Garrett Morgan was the son of former slaves who set out at the age of 16 with a 7th grade education and headed into Cincinnati, Ohio to find work. He was good at repairing things since he had spent his teenage years working as a handyman. He found work repairing sewing machines for a clothing manufacturer, and that’s when his curiosity really took shape. It’s not surprising that he would come up with his first invention during this time.
Before the war women would tend to invent the things that they were exposed to everyday. So, in the beginning those inventions were things that made their work at home easier. Once they started working on assembly lines in factories, they were exposed to different problems and would create inventions to solve them.
Since Garrett was exposed to the problems of fixing sewing machines, that’s where his focus was.
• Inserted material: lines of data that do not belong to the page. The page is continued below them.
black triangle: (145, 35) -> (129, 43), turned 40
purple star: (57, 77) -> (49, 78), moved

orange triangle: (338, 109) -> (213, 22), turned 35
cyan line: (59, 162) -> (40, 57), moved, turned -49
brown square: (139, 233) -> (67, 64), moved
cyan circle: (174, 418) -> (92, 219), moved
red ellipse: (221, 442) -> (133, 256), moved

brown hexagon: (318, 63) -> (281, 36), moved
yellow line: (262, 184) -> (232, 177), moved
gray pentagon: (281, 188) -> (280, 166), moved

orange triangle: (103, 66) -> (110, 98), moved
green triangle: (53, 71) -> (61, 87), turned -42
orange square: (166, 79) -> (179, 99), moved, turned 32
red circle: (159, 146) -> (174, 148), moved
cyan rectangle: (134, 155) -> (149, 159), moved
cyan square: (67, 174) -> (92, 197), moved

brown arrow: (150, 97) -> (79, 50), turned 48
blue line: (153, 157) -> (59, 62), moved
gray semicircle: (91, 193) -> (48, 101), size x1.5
Inventors solve problems. It usually starts with a problem of your own and a great need to fix it. Garrett sold his first invention, a sewing machine belt, which helps improve the machine’s efficiency, for $50. Besides just being a clever inventor, he also had a knack for business. He opened his own sewing machine repair shop, and eventually his own tailoring shop, which employed 32 people.
This would have been enough for most people, but Garrett Morgan was just getting started. In 1914 he was granted a patent for a gas mask and set up a manufacturing company to produce them. The product was called the Morgan National Safety Hood. Garrett traveled across the country pitching his invention by wearing the mask in a smoke-filled tee-pee, and proved that he was quite a showman. If he was around today, he probably would have done his own infomercial.
His mask was put to the test when he used it to save over a dozen men from a tunnel explosion below Lake Erie. He put on the mask and went into the tunnel to save the trapped men. He was awarded a gold and diamond medal by a group of citizens in Cleveland for his heroism.
Ever concerned about safety, Garrett noticed the increasing number of accidents at intersections, since horse-drawn carriages had to share the road with cars. One in particular involved a young girl. This was the impetus for him to figure out a way to do something about it. He received the first patent for the three signal stoplight in 1923, and eventually sold the rights to General Electric for $40,000.
Garrett Morgan would go on to invent other things and would start his own newspaper. He was a prolific inventor, but always considered himself an entrepreneur first.